City Council adopted the framework strategy in principle
at their meeting of January 27-29, 2004.
Among the highlights of the Dill report:
"Examples of jurisdictions which license apartment buildings
include Vancouver, which charges $45 per unit, per year, for additional units
in a single-family home through to multi-unit residential properties but does
not provide a pro-active inspection of the rental unit. In Los Angeles, all
residential properties with over two dwelling units are registered with the
Housing Department and a full inspection (common areas and dwelling units)
is performed every three to five years for a fee of $12 per unit, per year."
"The advantages of a pro-active inspection system include:
addressing the reluctance of tenants to complain for fear of reprisals from
the landlord; thorough inspections whereby deficiencies are identified within
a defined period of time rather than randomly over a period of months or even
years; no reliance on complaints from tenants to initiate action in common
areas and a decrease in the number of en-suite complaints as landlords come
to believe that the City can, and does, act. Nevertheless, a pro-active inspection
system will still need to accommodate tenant complaints.
"Tenants are entitled to receive information about violations
in their own unit. Information on violations in the common areas of their
apartment buildings is also available, upon request. They cannot access information
about violations in other private units unless they proceed with a request
through the Corporate Access and Privacy Office. Similarly, prospective tenants
cannot currently access violations information about apartment buildings they
may be interested in due to a shortage of resources which, of necessity, places
the focus on making information available to existing tenants. A service enhancement
would be to provide this information (without personal identifiers) to prospective
tenants and allow them to become more informed consumers when looking for
a home. Such information could be provided through a phone line, on the city
website and through the use of placards in the common areas of apartment buildings.
This may also provide an additional tool in obtaining compliance on violations
from landlords. Preliminary discussions with the Corporate Access and Privacy
office indicate their support for such an initiative."

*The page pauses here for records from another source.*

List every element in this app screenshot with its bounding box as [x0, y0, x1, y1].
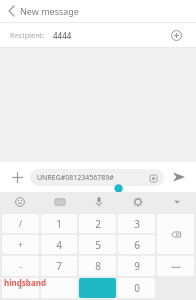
staticText: New message — [20, 5, 79, 17]
button[interactable]: 8 — [79, 256, 116, 276]
button[interactable]: 1 — [41, 214, 77, 233]
button[interactable]: 5 — [79, 235, 116, 254]
staticText: Recipient: — [10, 30, 45, 40]
button[interactable] — [41, 278, 77, 298]
button[interactable]: * — [2, 278, 39, 298]
staticText: 6 — [134, 238, 140, 252]
button[interactable]: 2 — [79, 214, 116, 233]
button[interactable]: Space — [157, 256, 194, 276]
button[interactable]: Keyboard layout — [40, 192, 79, 212]
button[interactable]: Enter — [79, 278, 116, 298]
button[interactable]: Send — [168, 166, 190, 188]
staticText: 0 — [134, 281, 140, 295]
staticText: + — [18, 239, 23, 250]
button[interactable]: 3 — [118, 214, 155, 233]
button[interactable]: Add attachment — [6, 166, 28, 188]
button[interactable]: Add contact — [166, 25, 186, 45]
staticText: 4 — [56, 238, 62, 252]
button[interactable]: 6 — [118, 235, 155, 254]
button[interactable]: Backspace — [157, 214, 194, 254]
button[interactable]: 0 — [118, 278, 155, 298]
button[interactable]: 7 — [41, 256, 77, 276]
staticText: hindsband — [4, 277, 46, 288]
button[interactable]: Voice input — [79, 192, 118, 212]
button[interactable]: / — [2, 214, 39, 233]
staticText: 7 — [56, 259, 62, 273]
staticText: 8 — [95, 259, 101, 273]
button[interactable]: 4 — [41, 235, 77, 254]
button[interactable]: 9 — [118, 256, 155, 276]
button[interactable]: + — [2, 235, 39, 254]
staticText: / — [19, 218, 22, 229]
button[interactable]: - — [2, 256, 39, 276]
staticText: 3 — [134, 217, 140, 231]
staticText: UNREG#08123456789# — [37, 173, 114, 183]
staticText: 2 — [95, 217, 101, 231]
staticText: 9 — [134, 259, 140, 273]
button[interactable]: Hide keyboard — [157, 192, 196, 212]
staticText: 1 — [56, 217, 62, 231]
button[interactable]: UNREG#08123456789# — [30, 169, 164, 186]
staticText: - — [19, 261, 22, 272]
staticText: 5 — [95, 238, 101, 252]
staticText: * — [18, 283, 23, 294]
button[interactable]: Settings — [118, 192, 157, 212]
button[interactable]: New message — [0, 0, 87, 22]
button[interactable]: Emoji — [0, 192, 40, 212]
staticText: 4444 — [53, 30, 72, 41]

"There are concerns that due to constrained resources,
the current inspections system is only able to respond to tenant complaints.

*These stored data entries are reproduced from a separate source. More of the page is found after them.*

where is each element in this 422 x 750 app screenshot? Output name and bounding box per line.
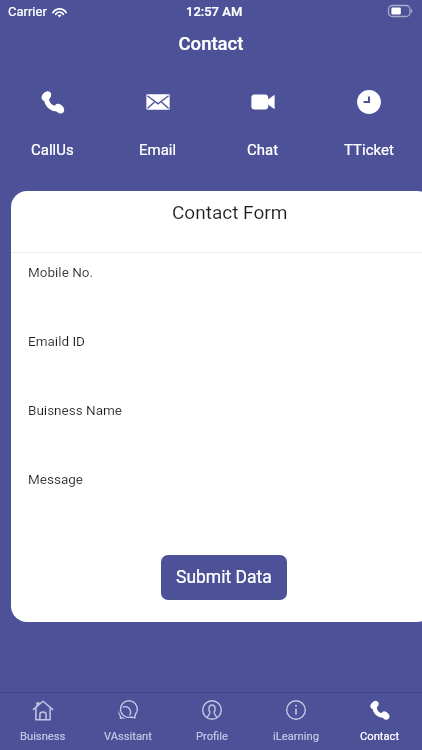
button[interactable]: Emaild ID — [28, 333, 422, 385]
button[interactable]: Call Us — [0, 90, 105, 159]
staticText: Contact — [360, 730, 400, 743]
button[interactable]: Buisness — [0, 693, 85, 750]
staticText: VAssitant — [104, 730, 152, 743]
button[interactable]: Email — [105, 90, 210, 159]
staticText: Carrier — [8, 4, 47, 19]
button[interactable]: iLearning — [254, 693, 338, 750]
button[interactable]: Mobile No. — [28, 264, 422, 316]
button[interactable]: Buisness Name — [28, 402, 422, 454]
button[interactable]: Chat — [210, 90, 316, 159]
button[interactable]: Submit Data — [161, 555, 287, 600]
button[interactable]: Profile — [170, 693, 254, 750]
staticText: iLearning — [273, 730, 319, 743]
staticText: Buisness Name — [28, 402, 122, 418]
staticText: Email — [139, 141, 177, 159]
staticText: Profile — [196, 730, 228, 743]
staticText: Buisness — [20, 730, 66, 743]
staticText: Contact Form — [172, 201, 288, 223]
button[interactable]: Contact — [338, 693, 422, 750]
staticText: Chat — [247, 141, 279, 159]
staticText: 12:57 AM — [186, 4, 243, 19]
staticText: Submit Data — [176, 567, 272, 588]
staticText: CallUs — [31, 141, 74, 159]
button[interactable]: Message — [28, 471, 422, 523]
staticText: Emaild ID — [28, 333, 85, 349]
staticText: TTicket — [344, 141, 394, 159]
button[interactable]: Ticket — [316, 90, 422, 159]
staticText: Mobile No. — [28, 264, 94, 280]
button[interactable]: VAssitant — [85, 693, 170, 750]
staticText: Message — [28, 471, 83, 487]
staticText: Contact — [0, 33, 422, 55]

There is also the perception that many tenants do not complain about inadequate
living conditions due to language barriers or fear of retaliation. The introduction
of an apartment licensing system would facilitate a means of providing scheduled
pro-active building inspections in exchange for a yearly licence fee. This
requires that the provincial government remove a regulation, which currently
prohibits this form of a licence. "
"An additional service enhancement would be the provision
of a call centre to accept tenant complaints and provide tenants with information
about scheduled inspections, notices and orders, etc. A protocol on the enforcement
of property standards and other by-laws in private multi-unit rental, residential
buildings also needs to be developed."